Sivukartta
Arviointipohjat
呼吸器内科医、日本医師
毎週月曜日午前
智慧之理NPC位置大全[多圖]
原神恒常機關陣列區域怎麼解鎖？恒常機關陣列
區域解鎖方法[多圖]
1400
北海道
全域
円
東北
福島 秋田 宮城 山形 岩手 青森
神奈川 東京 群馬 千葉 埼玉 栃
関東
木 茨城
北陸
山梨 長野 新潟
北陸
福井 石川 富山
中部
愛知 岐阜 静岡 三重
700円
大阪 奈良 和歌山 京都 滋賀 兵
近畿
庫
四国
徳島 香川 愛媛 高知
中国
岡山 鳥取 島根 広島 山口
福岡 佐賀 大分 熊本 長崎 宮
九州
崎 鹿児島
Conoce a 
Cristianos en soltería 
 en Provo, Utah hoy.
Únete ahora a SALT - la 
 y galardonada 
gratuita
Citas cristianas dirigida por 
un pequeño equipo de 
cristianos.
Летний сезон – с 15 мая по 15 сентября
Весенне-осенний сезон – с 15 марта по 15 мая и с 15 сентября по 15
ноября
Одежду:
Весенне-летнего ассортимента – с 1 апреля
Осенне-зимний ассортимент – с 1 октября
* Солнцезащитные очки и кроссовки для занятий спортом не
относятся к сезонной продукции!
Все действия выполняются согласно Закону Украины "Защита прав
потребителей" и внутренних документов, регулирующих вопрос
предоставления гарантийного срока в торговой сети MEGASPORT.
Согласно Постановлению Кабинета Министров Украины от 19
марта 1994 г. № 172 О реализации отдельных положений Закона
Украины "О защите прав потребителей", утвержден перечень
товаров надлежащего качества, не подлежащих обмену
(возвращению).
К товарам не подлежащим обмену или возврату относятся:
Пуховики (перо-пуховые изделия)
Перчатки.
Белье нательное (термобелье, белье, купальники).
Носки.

■ ■ ■ ■

**YOUR ASSIGNMENT:** Reproduce the material precisely, including every line.

**SOLVED PROBLEM:**
Sivukartta
Arviointipohjat
呼吸器内科医、日本医師
毎週月曜日午前
智慧之理NPC位置大全[多圖]
原神恒常機關陣列區域怎麼解鎖？恒常機關陣列
區域解鎖方法[多圖]
1400
北海道
全域
円
東北
福島 秋田 宮城 山形 岩手 青森
神奈川 東京 群馬 千葉 埼玉 栃
関東
木 茨城
北陸
山梨 長野 新潟
北陸
福井 石川 富山
中部
愛知 岐阜 静岡 三重
700円
大阪 奈良 和歌山 京都 滋賀 兵
近畿
庫
四国
徳島 香川 愛媛 高知
中国
岡山 鳥取 島根 広島 山口
福岡 佐賀 大分 熊本 長崎 宮
九州
崎 鹿児島
Conoce a 
Cristianos en soltería 
 en Provo, Utah hoy.
Únete ahora a SALT - la 
 y galardonada 
gratuita
Citas cristianas dirigida por 
un pequeño equipo de 
cristianos.
Летний сезон – с 15 мая по 15 сентября
Весенне-осенний сезон – с 15 марта по 15 мая и с 15 сентября по 15
ноября
Одежду:
Весенне-летнего ассортимента – с 1 апреля
Осенне-зимний ассортимент – с 1 октября
* Солнцезащитные очки и кроссовки для занятий спортом не
относятся к сезонной продукции!
Все действия выполняются согласно Закону Украины "Защита прав
потребителей" и внутренних документов, регулирующих вопрос
предоставления гарантийного срока в торговой сети MEGASPORT.
Согласно Постановлению Кабинета Министров Украины от 19
марта 1994 г. № 172 О реализации отдельных положений Закона
Украины "О защите прав потребителей", утвержден перечень
товаров надлежащего качества, не подлежащих обмену
(возвращению).
К товарам не подлежащим обмену или возврату относятся:
Пуховики (перо-пуховые изделия)
Перчатки.
Белье нательное (термобелье, белье, купальники).
Носки.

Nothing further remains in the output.